Ever since the Bush administration took office in 2001, U.S. federal education departments have been moving to implement highly restrictive guidelines to federally-funded educational research. The U.S. Department of Education’s Institute of Education Sciences backs research that makes claims of causality based on random-assignment experiments (see also the affiliated What Works Clearinghouse).

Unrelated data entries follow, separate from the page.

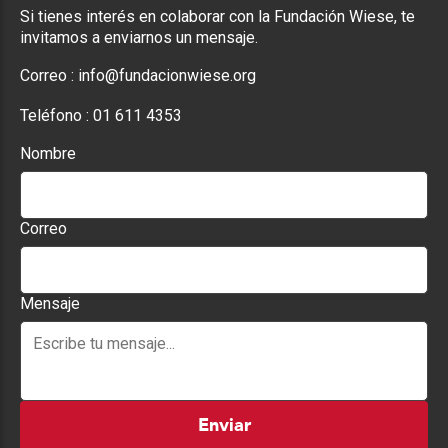
Si tienes interés en colaborar con la Fundación Wiese, te
invitamos a enviarnos un mensaje.
Correo :
info@fundacionwiese.org
Teléfono :
01 611 4353
Nombre
Correo
Mensaje
Enviar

This has become increasingly frustrating to many educational scholars in the U.S., including those with expertise in educational evaluation, who recognize that random-assignment experiments are seldom feasible in education, and that when experiments of any type are feasible, they are usually best preceded by other forms of qualitative or mixed methods research to help understand the contextual features that shape a particular educational innovation. For example, a couple of us at UCI are beginning to investigate Automated Writing Evaluation software. For us to start off with an experiment, randomly assigning a large number of students to use it and others not to use it, without better understanding how its used, what features it has, how different types of students react to it, how different types of teachers make use of it, etc.–would not lead to very robust results, as we would not even be able to design the appropriate treatments or controls.
Mahdabi Chatterji, an educational evaluation expert at Teachers College of Columbia University, has written an outstanding article critiquing this narrow approach to research and instead arguing for what she calls extended-term mixed method evaluation design. Highly recommended.